(Stored entries)

⁂

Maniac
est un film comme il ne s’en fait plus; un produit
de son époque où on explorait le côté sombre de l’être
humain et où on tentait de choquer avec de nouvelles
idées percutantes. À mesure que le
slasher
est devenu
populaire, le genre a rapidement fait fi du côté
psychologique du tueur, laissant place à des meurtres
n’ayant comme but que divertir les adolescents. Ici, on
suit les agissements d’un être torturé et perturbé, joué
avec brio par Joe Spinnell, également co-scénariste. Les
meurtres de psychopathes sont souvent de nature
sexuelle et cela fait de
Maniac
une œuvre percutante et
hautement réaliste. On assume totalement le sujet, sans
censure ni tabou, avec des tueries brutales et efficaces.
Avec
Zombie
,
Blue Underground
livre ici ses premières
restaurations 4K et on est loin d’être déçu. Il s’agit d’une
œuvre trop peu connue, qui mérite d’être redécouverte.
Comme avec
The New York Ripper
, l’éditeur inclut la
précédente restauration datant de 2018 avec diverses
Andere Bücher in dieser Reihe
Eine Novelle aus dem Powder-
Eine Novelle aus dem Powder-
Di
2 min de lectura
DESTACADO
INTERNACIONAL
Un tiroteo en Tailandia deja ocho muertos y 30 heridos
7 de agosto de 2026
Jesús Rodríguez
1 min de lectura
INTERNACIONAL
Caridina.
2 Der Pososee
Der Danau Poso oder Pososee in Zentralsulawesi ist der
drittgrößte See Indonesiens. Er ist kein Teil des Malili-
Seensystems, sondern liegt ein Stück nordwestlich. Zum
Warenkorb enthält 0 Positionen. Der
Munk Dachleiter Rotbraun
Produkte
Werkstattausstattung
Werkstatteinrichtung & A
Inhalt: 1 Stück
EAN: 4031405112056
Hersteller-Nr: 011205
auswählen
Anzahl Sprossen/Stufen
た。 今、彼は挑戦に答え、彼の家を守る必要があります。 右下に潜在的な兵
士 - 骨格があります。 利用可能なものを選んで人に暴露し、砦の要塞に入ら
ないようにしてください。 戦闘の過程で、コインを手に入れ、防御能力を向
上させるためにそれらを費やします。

⁂

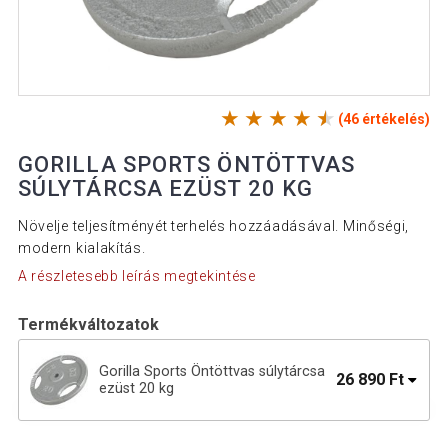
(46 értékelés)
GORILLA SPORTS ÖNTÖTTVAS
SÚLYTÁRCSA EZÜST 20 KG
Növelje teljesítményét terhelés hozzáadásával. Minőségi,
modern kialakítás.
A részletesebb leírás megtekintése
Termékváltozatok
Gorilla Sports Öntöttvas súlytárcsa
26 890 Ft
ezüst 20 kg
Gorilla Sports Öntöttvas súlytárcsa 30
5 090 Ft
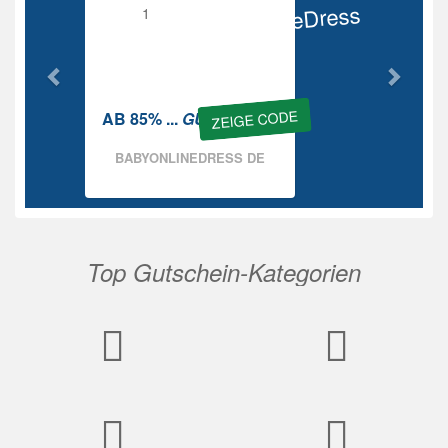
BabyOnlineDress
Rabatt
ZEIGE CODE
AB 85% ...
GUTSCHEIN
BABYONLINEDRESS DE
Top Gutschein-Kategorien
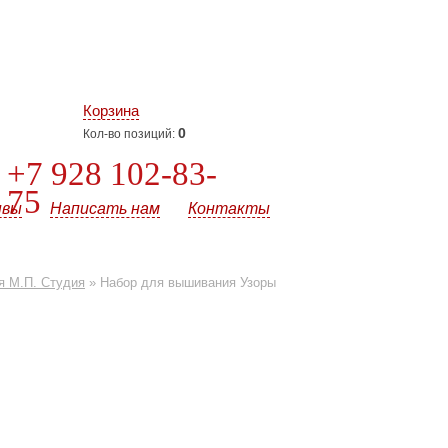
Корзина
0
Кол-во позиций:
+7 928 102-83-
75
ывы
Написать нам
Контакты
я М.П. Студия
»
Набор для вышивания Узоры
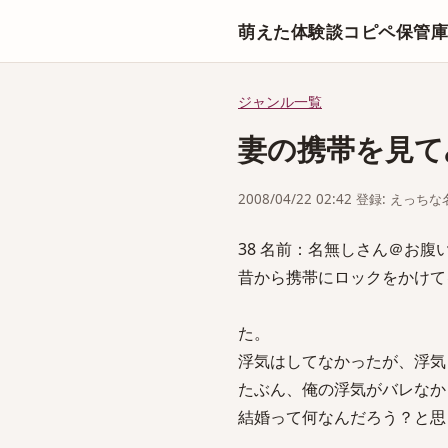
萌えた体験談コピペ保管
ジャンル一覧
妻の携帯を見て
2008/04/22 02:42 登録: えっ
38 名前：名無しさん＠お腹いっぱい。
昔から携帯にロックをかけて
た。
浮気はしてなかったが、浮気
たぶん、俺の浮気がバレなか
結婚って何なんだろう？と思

⁂

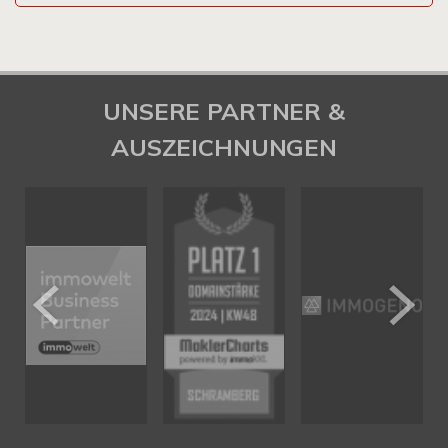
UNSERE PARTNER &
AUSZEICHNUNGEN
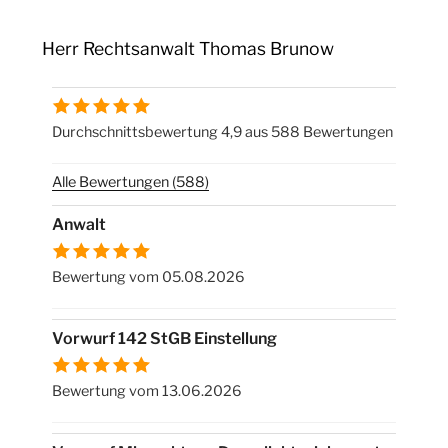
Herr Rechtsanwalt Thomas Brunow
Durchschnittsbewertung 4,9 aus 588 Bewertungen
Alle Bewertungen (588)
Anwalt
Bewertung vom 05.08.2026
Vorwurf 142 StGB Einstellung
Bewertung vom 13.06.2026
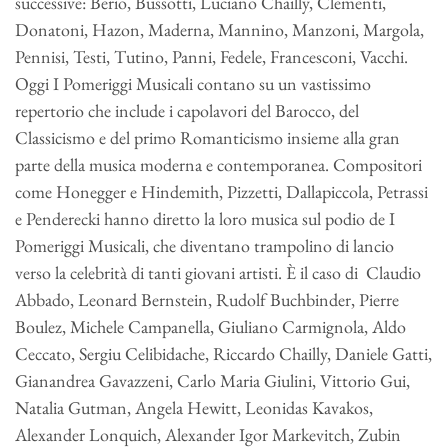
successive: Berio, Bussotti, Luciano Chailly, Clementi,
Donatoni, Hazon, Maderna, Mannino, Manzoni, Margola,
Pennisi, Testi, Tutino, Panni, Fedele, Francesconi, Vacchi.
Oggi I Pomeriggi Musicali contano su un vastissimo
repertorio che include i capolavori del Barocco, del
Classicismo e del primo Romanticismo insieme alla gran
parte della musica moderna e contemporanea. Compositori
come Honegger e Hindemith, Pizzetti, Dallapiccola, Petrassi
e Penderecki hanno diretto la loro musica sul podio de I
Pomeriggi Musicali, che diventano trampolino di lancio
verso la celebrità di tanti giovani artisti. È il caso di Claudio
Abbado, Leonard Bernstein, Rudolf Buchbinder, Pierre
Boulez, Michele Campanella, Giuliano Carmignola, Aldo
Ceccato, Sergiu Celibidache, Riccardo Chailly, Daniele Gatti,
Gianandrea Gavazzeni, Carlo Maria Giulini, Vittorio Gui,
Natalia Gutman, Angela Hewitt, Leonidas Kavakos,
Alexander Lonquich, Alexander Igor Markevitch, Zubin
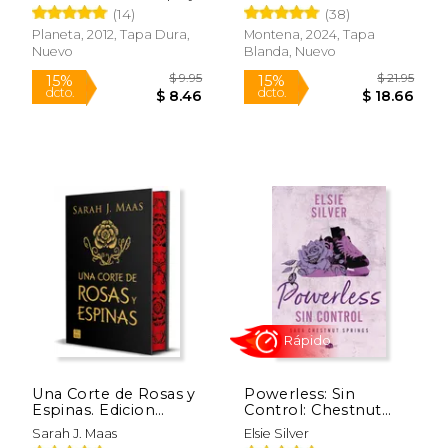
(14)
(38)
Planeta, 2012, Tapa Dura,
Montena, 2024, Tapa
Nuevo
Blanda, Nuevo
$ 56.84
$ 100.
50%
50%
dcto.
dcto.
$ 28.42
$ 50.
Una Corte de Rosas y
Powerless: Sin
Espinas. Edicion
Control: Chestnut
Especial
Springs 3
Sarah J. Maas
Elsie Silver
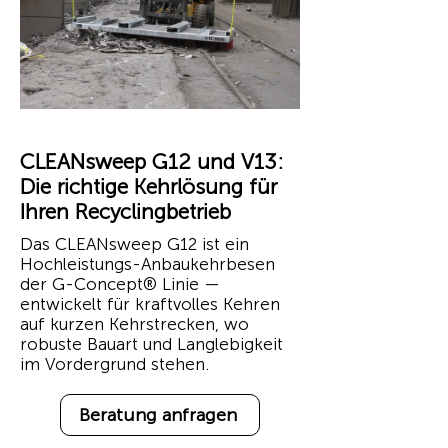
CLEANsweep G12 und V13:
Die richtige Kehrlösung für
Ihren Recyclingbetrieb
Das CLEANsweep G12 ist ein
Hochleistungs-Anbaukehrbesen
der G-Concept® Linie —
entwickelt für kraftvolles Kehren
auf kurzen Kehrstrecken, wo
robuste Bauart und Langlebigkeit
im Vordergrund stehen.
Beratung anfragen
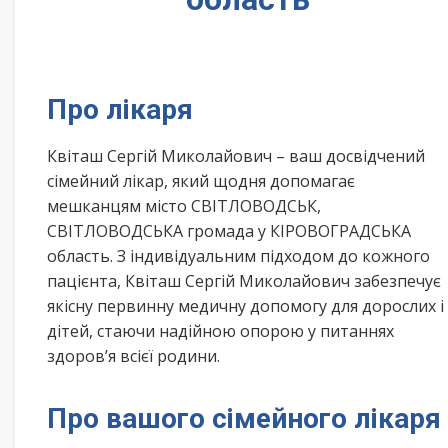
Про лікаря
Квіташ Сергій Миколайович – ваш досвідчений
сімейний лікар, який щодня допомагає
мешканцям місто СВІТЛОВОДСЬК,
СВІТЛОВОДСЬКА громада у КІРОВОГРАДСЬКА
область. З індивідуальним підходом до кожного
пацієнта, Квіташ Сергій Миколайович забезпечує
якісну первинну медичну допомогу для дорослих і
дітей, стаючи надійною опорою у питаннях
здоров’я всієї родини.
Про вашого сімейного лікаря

⁂

## TASK PROMPT
If a line of the entries contains "Квіташ", it counts; give the total of such lines and nothing more.

## ANSWER BOX
2